Start of Block

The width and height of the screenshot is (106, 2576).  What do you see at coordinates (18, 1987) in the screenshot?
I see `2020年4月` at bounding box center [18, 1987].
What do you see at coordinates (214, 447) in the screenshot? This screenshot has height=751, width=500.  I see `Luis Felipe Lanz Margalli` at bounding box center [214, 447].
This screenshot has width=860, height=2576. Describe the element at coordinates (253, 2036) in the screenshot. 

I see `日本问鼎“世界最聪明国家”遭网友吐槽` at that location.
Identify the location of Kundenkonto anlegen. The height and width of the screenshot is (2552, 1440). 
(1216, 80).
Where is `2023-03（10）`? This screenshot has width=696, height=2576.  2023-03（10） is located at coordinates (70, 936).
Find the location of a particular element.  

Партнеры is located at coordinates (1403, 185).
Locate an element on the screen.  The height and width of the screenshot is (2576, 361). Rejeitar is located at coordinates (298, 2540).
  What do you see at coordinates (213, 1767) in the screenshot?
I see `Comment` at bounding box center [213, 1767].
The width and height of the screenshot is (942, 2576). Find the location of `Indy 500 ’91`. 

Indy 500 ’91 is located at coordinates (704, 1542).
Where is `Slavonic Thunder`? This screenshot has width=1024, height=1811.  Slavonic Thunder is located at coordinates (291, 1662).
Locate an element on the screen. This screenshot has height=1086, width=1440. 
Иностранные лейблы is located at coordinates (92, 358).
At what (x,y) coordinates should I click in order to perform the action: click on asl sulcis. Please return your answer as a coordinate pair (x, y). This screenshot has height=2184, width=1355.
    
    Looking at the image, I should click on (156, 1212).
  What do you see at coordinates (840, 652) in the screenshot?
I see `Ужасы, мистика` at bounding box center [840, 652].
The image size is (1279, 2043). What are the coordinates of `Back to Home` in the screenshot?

End of Block

§ **Task statement**:
Across the listing, how many lines contain the word "Where"? Give the number without further comment.

§ **Output for this task**:
2